The largest plane in the world – Ukraine's Antonov-225 cargo plane – was destroyed by Russian strikes outside Kyiv on the fourth day of Moscow's invasion, Ukraine's state-owned Ukroboronprom group said Sunday.
"Russian invaders destroyed the flagship of the Ukrainian aviation, the AN-225" at the Antonov airport in Gostomel near Kyiv, the group said in a statement.
The aircraft was unique to the world, at 84 meters long (276 feet) it could transport up to 250 metric tons (551,000 pounds) of cargo at a speed of up to 850 kilometers per hour (528 mph).
It had been named "Mriya", which means "dream" in Ukrainian.

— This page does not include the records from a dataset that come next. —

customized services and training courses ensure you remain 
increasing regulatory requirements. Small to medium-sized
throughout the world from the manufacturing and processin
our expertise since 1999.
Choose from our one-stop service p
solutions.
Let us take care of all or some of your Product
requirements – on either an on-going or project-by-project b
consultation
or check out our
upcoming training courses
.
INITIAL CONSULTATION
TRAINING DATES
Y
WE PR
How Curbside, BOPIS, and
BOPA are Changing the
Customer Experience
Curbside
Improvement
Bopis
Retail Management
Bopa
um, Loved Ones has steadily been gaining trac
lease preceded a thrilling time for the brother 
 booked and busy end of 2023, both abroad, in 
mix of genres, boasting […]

"This was the world's largest aircraft, AN-225 'Mriya'," Ukraine's Foreign Minister Dmytro Kuleba tweeted Sunday.
"Russia may have destroyed our 'Mriya'. But they will never be able to destroy our dream of a strong, free and democratic European state. We shall prevail!", he added.
Gostomel airport has seen violent clashes since the start of Russia's invasion, launched by President Vladimir Putin Thursday.

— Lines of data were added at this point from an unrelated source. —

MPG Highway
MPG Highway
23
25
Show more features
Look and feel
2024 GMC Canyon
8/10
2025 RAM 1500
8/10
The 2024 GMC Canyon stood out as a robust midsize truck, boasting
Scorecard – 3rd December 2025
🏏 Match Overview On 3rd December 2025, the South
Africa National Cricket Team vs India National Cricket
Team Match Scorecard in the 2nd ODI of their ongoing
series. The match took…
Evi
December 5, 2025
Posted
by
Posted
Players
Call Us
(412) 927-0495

The Russian army has said it is trying to seize strategic infrastructure.
Weapons manufacturer Ukroboronprom estimated that restoring the "Mriya" would cost over US$3 billion (2.7 billion euros) and could take over five years.

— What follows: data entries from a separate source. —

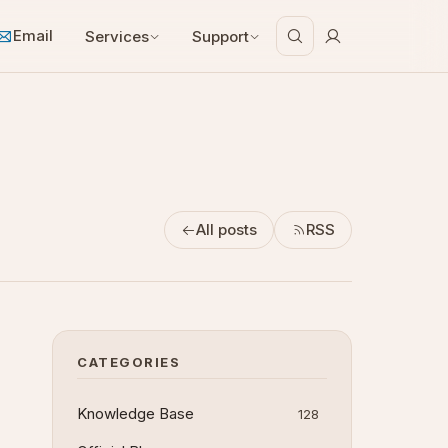
Email
Services
Support
All posts
RSS
CATEGORIES
Knowledge Base
128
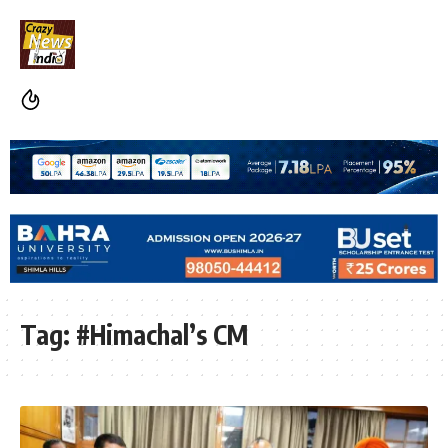
Tag:
#Himachal’s CM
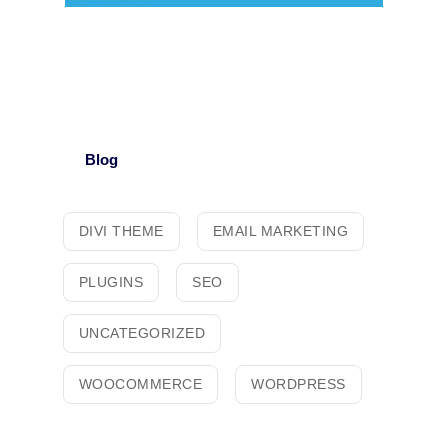
Blog
DIVI THEME
EMAIL MARKETING
PLUGINS
SEO
UNCATEGORIZED
WOOCOMMERCE
WORDPRESS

⚡️BREAKING:— Illia Ponomarenko 🇺🇦 (@IAPonomarenko) February 27, 2022
The world's greatest cargo aircraft, Ukraine's Antonov An-225 Mriya, along with some other giant jets parked in Hostomel, was ruined amid a Russian attack at the Antonov Airfield. pic.twitter.com/ccWzPikpbK
"Our mission is to ensure that these expenses are covered by Russia, which deliberately inflicted damage on Ukraine's aviation," the group said.
Initially built as part of the Soviet aeronautical program, the An-225 made its first flight in 1988.
After years of not flying after the fall of the Soviet Union, the only existing copy made a test flight in 2001 in Gostomel, about 20 kilometers (12 miles) from Kyiv.
It has been operated by Ukraine's Antonov Airlines for cargo flights and was in high demand during the start of the COVID-19 pandemic.